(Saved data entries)
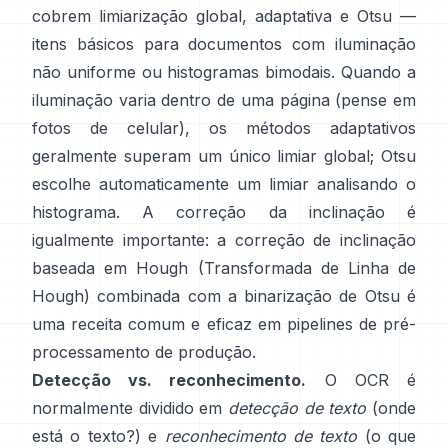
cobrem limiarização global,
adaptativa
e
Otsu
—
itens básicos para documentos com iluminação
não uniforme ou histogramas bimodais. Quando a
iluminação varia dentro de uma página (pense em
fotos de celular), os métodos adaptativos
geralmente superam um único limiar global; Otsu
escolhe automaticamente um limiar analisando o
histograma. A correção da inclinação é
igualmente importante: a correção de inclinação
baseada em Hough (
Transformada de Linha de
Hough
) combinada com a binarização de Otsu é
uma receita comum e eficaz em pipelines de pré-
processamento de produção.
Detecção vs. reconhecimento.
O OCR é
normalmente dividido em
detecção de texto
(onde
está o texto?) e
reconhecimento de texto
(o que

--

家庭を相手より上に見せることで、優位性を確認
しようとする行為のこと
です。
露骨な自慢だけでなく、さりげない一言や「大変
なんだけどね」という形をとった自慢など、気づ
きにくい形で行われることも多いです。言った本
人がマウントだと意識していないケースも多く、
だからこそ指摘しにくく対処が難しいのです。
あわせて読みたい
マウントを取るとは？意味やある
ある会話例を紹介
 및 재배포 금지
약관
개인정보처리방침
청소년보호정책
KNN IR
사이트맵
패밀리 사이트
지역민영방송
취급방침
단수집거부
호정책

==

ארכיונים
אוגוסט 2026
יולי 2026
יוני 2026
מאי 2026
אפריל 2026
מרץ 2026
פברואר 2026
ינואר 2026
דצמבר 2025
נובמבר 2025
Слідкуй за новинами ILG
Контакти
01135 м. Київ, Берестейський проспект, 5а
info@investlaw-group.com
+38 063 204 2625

# Problem statement
Each line in the data that holds the string "inclinação" should be found and copied.

# Worked solution
histograma. A correção da inclinação é
igualmente importante: a correção de inclinação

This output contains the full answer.